Suppose $m$ is an integer such that $9m^2 + 25m + 26$ is the product of two consecutive integers. Find $m.$
I first let $k$ be equal to the larger of the two consecutive integers so that I can set up the equation $9m^2 + 25m + 26 = k(k-1).$ However, I am unsure where to go from here. Can someone give me a hint please?
On
One possible way :
Let $M=9m^2 + 25m + 26$
Then discriminant, $D$ of $k^2 \pm k - M=0$ is a perfect square for integer root(s) $k$. So $D = 1 + 4M$ is a perfect square.
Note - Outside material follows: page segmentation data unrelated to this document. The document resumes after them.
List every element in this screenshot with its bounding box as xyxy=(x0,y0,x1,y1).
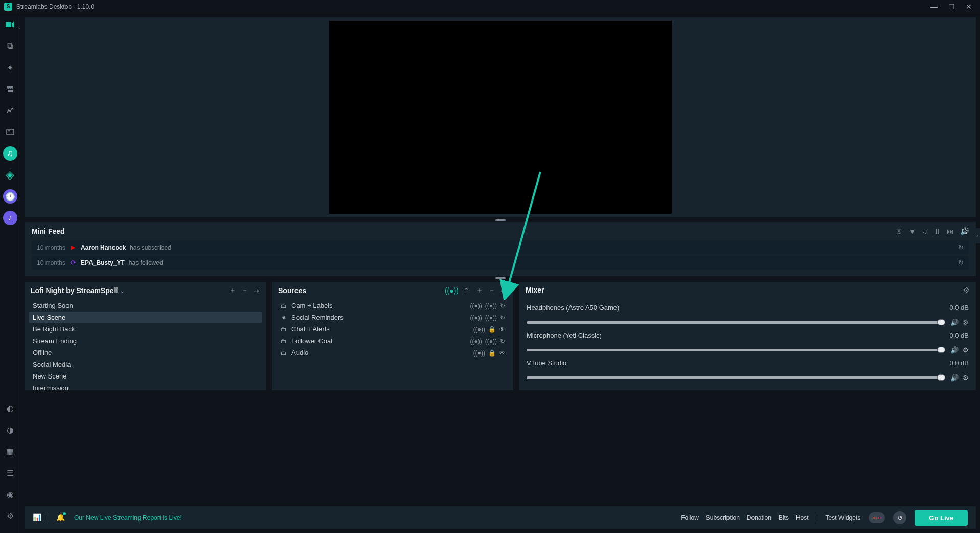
scene-item[interactable]: Intermission xyxy=(29,382,262,390)
nav-app-clock-icon[interactable]: 🕐 xyxy=(3,189,17,204)
source-item[interactable]: 🗀 Cam + Labels ((●))((●))↻ xyxy=(276,300,509,312)
nav-magic-icon[interactable]: ✦ xyxy=(3,60,17,75)
remove-source-button[interactable]: － xyxy=(488,286,495,295)
source-item[interactable]: 🗀 Chat + Alerts ((●))🔒👁 xyxy=(276,323,509,335)
scene-item[interactable]: Social Media xyxy=(29,359,262,370)
scene-item[interactable]: Offline xyxy=(29,347,262,359)
mixer-volume-slider[interactable] xyxy=(527,349,945,351)
broadcast-icon[interactable]: ((●)) xyxy=(470,314,482,321)
feed-user: EPA_Busty_YT xyxy=(81,259,125,266)
expand-tab-button[interactable]: ‹ xyxy=(975,228,980,243)
event-follow[interactable]: Follow xyxy=(681,514,699,521)
sources-broadcast-icon[interactable]: ((●)) xyxy=(445,286,459,295)
broadcast-icon[interactable]: ((●)) xyxy=(470,338,482,345)
minimize-button[interactable]: — xyxy=(927,2,941,12)
source-name: Follower Goal xyxy=(291,337,332,345)
metrics-icon[interactable]: 📊 xyxy=(33,513,41,522)
nav-highlighter-icon[interactable] xyxy=(3,125,17,139)
scene-item[interactable]: New Scene xyxy=(29,370,262,382)
nav-help2-icon[interactable]: ◑ xyxy=(3,423,17,437)
folder-icon: 🗀 xyxy=(280,349,287,357)
mixer-settings-icon[interactable]: ⚙ xyxy=(963,374,969,382)
broadcast-icon[interactable]: ((●)) xyxy=(485,302,497,309)
scene-item[interactable]: Starting Soon xyxy=(29,300,262,312)
mixer-source-name: VTube Studio xyxy=(527,359,566,367)
feed-replay-icon[interactable]: ↻ xyxy=(958,243,964,251)
add-scene-button[interactable]: ＋ xyxy=(229,286,236,295)
minifeed-pause-icon[interactable]: ⏸ xyxy=(933,227,941,235)
feed-user: Aaron Hancock xyxy=(81,244,126,251)
feed-row[interactable]: 10 months ▶ Aaron Hancock has subscribed… xyxy=(32,240,969,254)
nav-app-note-icon[interactable]: ♪ xyxy=(3,211,17,225)
broadcast-icon[interactable]: ((●)) xyxy=(473,349,485,357)
splitter-handle[interactable] xyxy=(495,219,506,221)
nav-app-diamond-icon[interactable]: ◈ xyxy=(3,168,17,182)
add-folder-button[interactable]: 🗀 xyxy=(464,286,471,295)
eye-icon[interactable]: 👁 xyxy=(499,326,505,333)
broadcast-icon[interactable]: ((●)) xyxy=(485,314,497,321)
add-source-button[interactable]: ＋ xyxy=(476,286,483,295)
minifeed-music-icon[interactable]: ♫ xyxy=(922,227,928,235)
refresh-icon[interactable]: ↻ xyxy=(500,338,505,345)
mixer-mute-icon[interactable]: 🔊 xyxy=(950,346,959,354)
nav-analytics-icon[interactable] xyxy=(3,103,17,118)
source-item[interactable]: 🗀 Follower Goal ((●))((●))↻ xyxy=(276,335,509,347)
remove-scene-button[interactable]: － xyxy=(241,286,248,295)
event-bits[interactable]: Bits xyxy=(779,514,789,521)
nav-help1-icon[interactable]: ◐ xyxy=(3,401,17,415)
transition-scene-button[interactable]: ⇥ xyxy=(254,286,260,295)
mixer-mute-icon[interactable]: 🔊 xyxy=(950,319,959,326)
close-button[interactable]: ✕ xyxy=(962,2,976,12)
scene-item[interactable]: Be Right Back xyxy=(29,323,262,335)
minifeed-skip-icon[interactable]: ⏭ xyxy=(947,227,954,235)
refresh-icon[interactable]: ↻ xyxy=(500,314,505,321)
nav-store-icon[interactable] xyxy=(3,82,17,96)
broadcast-icon[interactable]: ((●)) xyxy=(470,302,482,309)
record-button[interactable]: REC xyxy=(869,512,885,523)
source-name: Chat + Alerts xyxy=(291,325,330,333)
preview-canvas[interactable] xyxy=(25,17,976,217)
splitter-handle-2[interactable] xyxy=(495,277,506,279)
scene-item[interactable]: Stream Ending xyxy=(29,335,262,347)
mixer-volume-slider[interactable] xyxy=(527,376,945,379)
event-host[interactable]: Host xyxy=(796,514,809,521)
notifications-icon[interactable]: 🔔 xyxy=(56,513,65,522)
maximize-button[interactable]: ☐ xyxy=(944,2,959,12)
mixer-mute-icon[interactable]: 🔊 xyxy=(950,374,959,382)
mixer-volume-slider[interactable] xyxy=(527,321,945,324)
minifeed-filter-icon[interactable]: ▼ xyxy=(909,227,916,235)
nav-settings-icon[interactable]: ⚙ xyxy=(3,508,17,523)
broadcast-icon[interactable]: ((●)) xyxy=(473,326,485,333)
mixer-settings-icon[interactable]: ⚙ xyxy=(963,346,969,354)
lock-icon[interactable]: 🔒 xyxy=(488,349,496,357)
broadcast-icon[interactable]: ((●)) xyxy=(485,338,497,345)
golive-button[interactable]: Go Live xyxy=(915,510,968,526)
event-subscription[interactable]: Subscription xyxy=(706,514,740,521)
mixer-settings-button[interactable]: ⚙ xyxy=(963,286,970,294)
feed-row[interactable]: 10 months ⟳ EPA_Busty_YT has followed ↻ xyxy=(32,256,969,270)
news-link[interactable]: Our New Live Streaming Report is Live! xyxy=(74,514,182,521)
test-widgets-button[interactable]: Test Widgets xyxy=(826,514,861,521)
minifeed-sound-icon[interactable]: 🔊 xyxy=(960,227,969,235)
nav-layouts-icon[interactable]: ⧉ xyxy=(3,39,17,53)
nav-bars-icon[interactable]: ☰ xyxy=(3,465,17,480)
source-settings-button[interactable]: ⚙ xyxy=(500,286,507,295)
event-donation[interactable]: Donation xyxy=(747,514,771,521)
platform-tw-icon: ⟳ xyxy=(70,259,77,266)
nav-app-music-icon[interactable]: ♫ xyxy=(3,146,17,161)
source-item[interactable]: ♥ Social Reminders ((●))((●))↻ xyxy=(276,312,509,323)
lock-icon[interactable]: 🔒 xyxy=(488,326,496,333)
scene-item[interactable]: Live Scene xyxy=(29,312,262,323)
minifeed-shield-icon[interactable]: ⛨ xyxy=(896,227,903,235)
nav-grid-icon[interactable]: ▦ xyxy=(3,444,17,458)
replay-button[interactable]: ↺ xyxy=(893,511,906,524)
scene-collection-name[interactable]: Lofi Night by StreamSpell⌄ xyxy=(31,286,124,295)
nav-editor-icon[interactable]: ⌄ xyxy=(3,17,17,32)
feed-replay-icon[interactable]: ↻ xyxy=(958,259,964,266)
mixer-settings-icon[interactable]: ⚙ xyxy=(963,319,969,326)
mixer-item: VTube Studio 0.0 dB 🔊 ⚙ xyxy=(519,354,976,382)
nav-globe-icon[interactable]: ◉ xyxy=(3,487,17,501)
source-item[interactable]: 🗀 Audio ((●))🔒👁 xyxy=(276,347,509,359)
eye-icon[interactable]: 👁 xyxy=(499,349,505,357)
refresh-icon[interactable]: ↻ xyxy=(500,302,505,309)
$$4M + 1 = 36m^2 + 100m + 105$$
Compare with nearby squares $$ \begin{align} (6m + 8)^2 \cdots 36m^2 + 100m + 105 \cdots (6m + 9)^2 \\ 36m^2 + 96m + 64 < 36m^2 + 100m + 105 \cdots 36m^2 + 108m + 81 \\ \end{align} $$
For $$ 36m^2 + 100m + 105 = 36m^2 + 108m + 81 $$
$m=3$ and $k=14$, $-13$.
The key insight is completing the squares.
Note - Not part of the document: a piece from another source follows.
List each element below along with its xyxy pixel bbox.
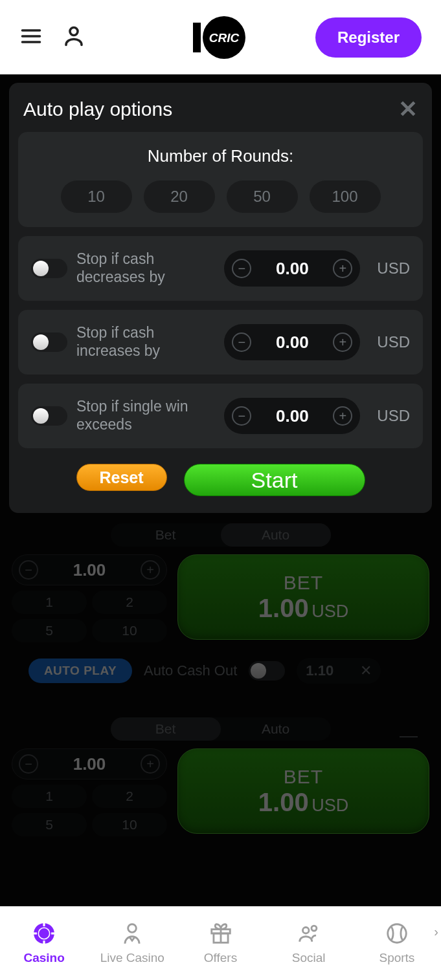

Let $y=18m+25$. Then $9m^2 + 25m + 26 = k(k-1)$ becomes $y^2+311=(6k-3)^2-9$. So, it boils down to writing $320$ as difference of two squares, which is easy given the factorization of $320$. There are only seven solutions of $320=ab$ with $0\le a\le b$. Only one works and gives $m=3$ and $k=14$. If you allow negative numbers, then there is also $m=3$ and $k=-13$, $m=-2$ and $k=-3$, $m=-2$ and $k=4$.